Many North American congregations, however, do not do particularly well with outreach to those who differ significantly from the majority of the church membership. Members of the same congregation or parish tend to be of similar economic level, ethnic background, sexual orientation, and place in society. Accepting diversity is a challenge for the church—in accepting gay and transgender people, but also in other ways. It’s helpful to recognize the breadth of the problem.
- Most congregations have not been able to successfully embrace any significant range of economic diversity. In the typical community, there are some congregations that are composed primarily of low-income households, the majority that are essentially middle-income, and a few that are high-income. Many churches that claim to have people of all economic levels are, in fact, almost exclusively middle-income, with a few persons going through temporarily difficult times of unemployment and perhaps one or two high-income households.
Martha lived on a small disability benefit and often had trouble making it financially through the end of the month. She occasionally got help from the food pantry at First Church and liked the two volunteers who ran it. She decided to start attending the church and liked the worship services. Martha felt ill at ease, however, as she increasingly realized that almost everyone in the church had more financial resources than she did. People made purchases, went out for brunch together often, and took vacations of which she could only dream. She knew no one intended to make her feel badly, but the lifestyle assumptions that others made kept her from feeling comfortable or truly a part of the congregation.

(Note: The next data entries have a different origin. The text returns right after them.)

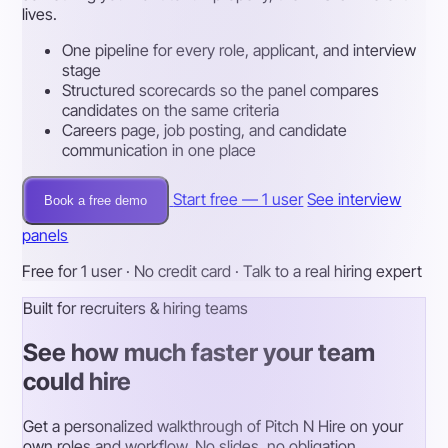
lives.
One pipeline for every role, applicant, and interview
stage
Structured scorecards so the panel compares
candidates on the same criteria
Careers page, job posting, and candidate
communication in one place
Start free — 1 user
See interview
Book a free demo
panels
Free for 1 user · No credit card · Talk to a real hiring expert
Built for recruiters & hiring teams
See how much faster your team
could hire
Get a personalized walkthrough of Pitch N Hire on your
own roles and workflow. No slides, no obligation.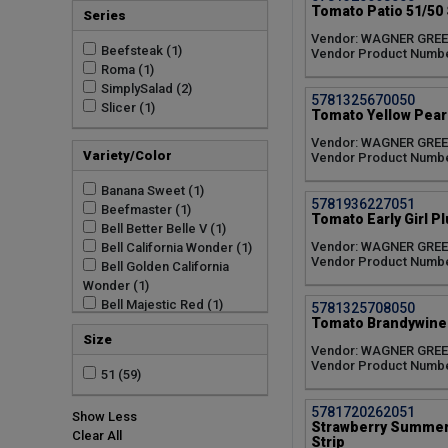
Tomato Patio 51/50 
Series
Vendor: WAGNER GRE
Beefsteak (1)
Vendor Product Numb
Roma (1)
SimplySalad (2)
5781325670050
Slicer (1)
Tomato Yellow Pear 
Vendor: WAGNER GRE
Variety/Color
Vendor Product Numb
Banana Sweet (1)
5781936227051
Beefmaster (1)
Tomato Early Girl Pl
Bell Better Belle V (1)
Vendor: WAGNER GRE
Bell California Wonder (1)
Vendor Product Numb
Bell Golden California
Wonder (1)
Bell Majestic Red (1)
5781325708050
Tomato Brandywine 
Better Boy Plus (1)
Size
Big Beef Plus (1)
Vendor: WAGNER GRE
Big Ben (1)
Vendor Product Numb
51 (59)
Blast (1)
Brandywine Red (1)
5781720262051
Show Less
Burpee Big Boy (1)
Strawberry Summer 
Clear All
Bush Early Girl II (1)
Strip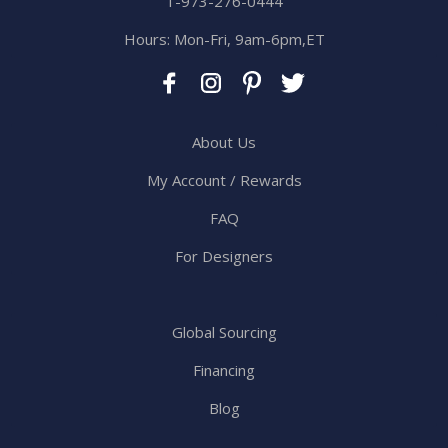
1-973-276-0444
Hours: Mon-Fri, 9am-6pm,ET
About Us
My Account / Rewards
FAQ
For Designers
Global Sourcing
Financing
Blog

- Racial diversity obviously poses a significant challenge to congregations, but there are other kinds of ethnic diversity which are also difficult. Several Protestant congregations have historically been so identified with a particular European ancestry, that it is difficult for them to as quickly embrace persons of other backgrounds. When persons in these congregations meet a visitor, their first line of conversation is likely to be an effort to discover whether or not they know someone who knows the visitor. To the visitor, this sounds like a test for acceptance.
- While most congregations have grown more accepting of members who have been divorced, many still find it difficult to immediately embrace persons who are single parents. This becomes especially hard if the single parent has never been married but has chosen to raise a child. All of our communities, however, have large numbers of single parents who are open to church involvement, if the congregation can truly welcome them.
Janice, a 24-year-old single parent of a two-year-old, moved into a new community and began attending a congregation of the same denomination to which she had belonged before. She found that members in the church responded to her warmly until they learned that she had never been married. Then she began to feel a subtle rejection, a cold shoulder from some people. She had been warmly embraced by people in the last congregation who spoke of admiring her for the decision to keep the child. She was not prepared for the rejection and quit coming.
- Many congregations which are composed largely of older members find it awkward to fully embrace younger people who are living together but are not married. Yet the reality is that those congregations always have members with sons or daughters who have chosen to live with someone before getting married.
We must recognize the reality of the diversity in the body of Christ and of the mission statement which Jesus gave those of us who call ourselves Christians:
Go into all the world and proclaim the good news to the whole creation. Mark 16:14
We seek to create congregational cultures in which people of diverse ethnic background, income, sexual orientation, and place in society all feel welcome and comfortable.